How high the moon? …
Originally posted by Usenet posts:
> So you are saying that Greenland is a 2000+ metre-high iceberg.
It's only just occurred to me that this mountain of ice had to get there somehow to have the effect it is having on the region from Newfoundland to Norway and Siberia.
Whatever it is made of it is affecting the world's weather. It's removal will affect everything from all the world's ocean gyres to the trade winds maybe in the South Atlantic too.
So how did it get there? You can't impose present weather conditions to sourcery it all up. Without the icecap Greenland would be without an icecap wouldn't it?
So presumably with a major high spot missing from the present course of the Lows that come out of North America, the Lows could go anyway they liked, maybe directly into the Arctic from Canada?
I may sound like Forest Gump but inside I am all glued up.
The top link is a set of weather charts from November/December 2008. But any such set will reveal the overall progress of Low pressure cells and High ones across the USA. Any that leave the east coast far enough up the coast to reach the North Atlantic (that is: most of them) will become entangled in the system that holds them to a nearly parallel course west to east at 60 degrees north.
When there is slack pressure in the system they may go further north to the Davis Straight between Canada and Greenland. What stops them doing so is that there is a high mountian of ice on top of Greenland and it affects the weather.
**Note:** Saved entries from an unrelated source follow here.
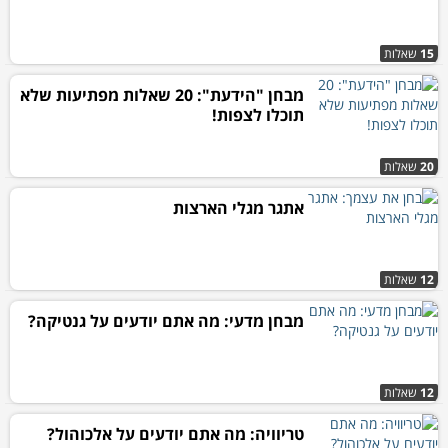
15
שאלות
מבחן "הידעת": 20 שאלות מפתיעות שלא
תוכלו לצפות!
20
שאלות
אתגר מגלי הארצות
12
שאלות
מבחן מדעי: מה אתם יודעים על גנטיקה?
12
שאלות
טריוויה: מה אתם יודעים על אלכוהול?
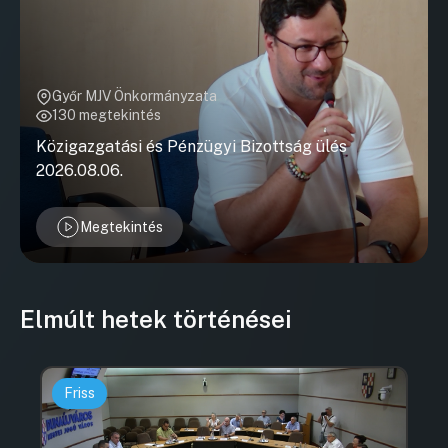
Győr MJV Önkormányzata
130 megtekintés
Közigazgatási és Pénzügyi Bizottság ülés
2026.08.06.
Megtekintés
Elmúlt hetek történései
Friss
Once it affects that part of the weather it affects it for the whole world because it is out of the Davis Straight that not only most of Arctic icebergs float but it is the place that almost all of the freezing cold water leaves the Arctic too.
There is a weir across the Arctic Ocean that runs from Russia to the Mid Atlantic Ridge.
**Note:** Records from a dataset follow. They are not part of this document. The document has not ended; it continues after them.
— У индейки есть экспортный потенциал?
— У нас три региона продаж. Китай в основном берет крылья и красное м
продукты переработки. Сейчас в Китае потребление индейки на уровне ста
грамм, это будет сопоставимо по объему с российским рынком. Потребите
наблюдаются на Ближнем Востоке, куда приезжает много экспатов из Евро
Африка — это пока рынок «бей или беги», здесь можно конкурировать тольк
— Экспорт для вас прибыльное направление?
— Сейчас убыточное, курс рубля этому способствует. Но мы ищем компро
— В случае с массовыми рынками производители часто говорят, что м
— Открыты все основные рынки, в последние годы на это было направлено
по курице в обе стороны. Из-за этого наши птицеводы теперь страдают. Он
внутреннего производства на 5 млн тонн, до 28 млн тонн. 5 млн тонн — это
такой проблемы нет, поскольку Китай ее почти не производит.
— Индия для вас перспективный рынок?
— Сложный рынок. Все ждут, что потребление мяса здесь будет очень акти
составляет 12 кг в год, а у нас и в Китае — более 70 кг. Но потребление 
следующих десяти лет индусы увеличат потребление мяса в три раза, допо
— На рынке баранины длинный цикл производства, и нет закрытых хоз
Once surface water (forced over to the western reaches of the Arctic's surface by the weather*) cool enough, the water drops down (at 4 degrees centigrade it is heavier than freezing water and much heavier than ice.) This relatively warm water fills the bottom of the sea as far as that dike will allow.
Any further falling water pushes the heaviest stuff out of the ocean altogether. It then makes its way down to the Weddel Sea in Antarctica. From there is begins to feed all the fish in all the world's food chain.
I don't know how tall the mountains are in Greenland but I do know that they must be nearly as high as the top of the ice or the ice couldn't form on it could it? It would behave as all wind-drifted masses behave and fall into the sea on the east coast of the country -as a giant dune, top first.
Or wouldn't it?
*This would change too would it not? At least to some extent it must.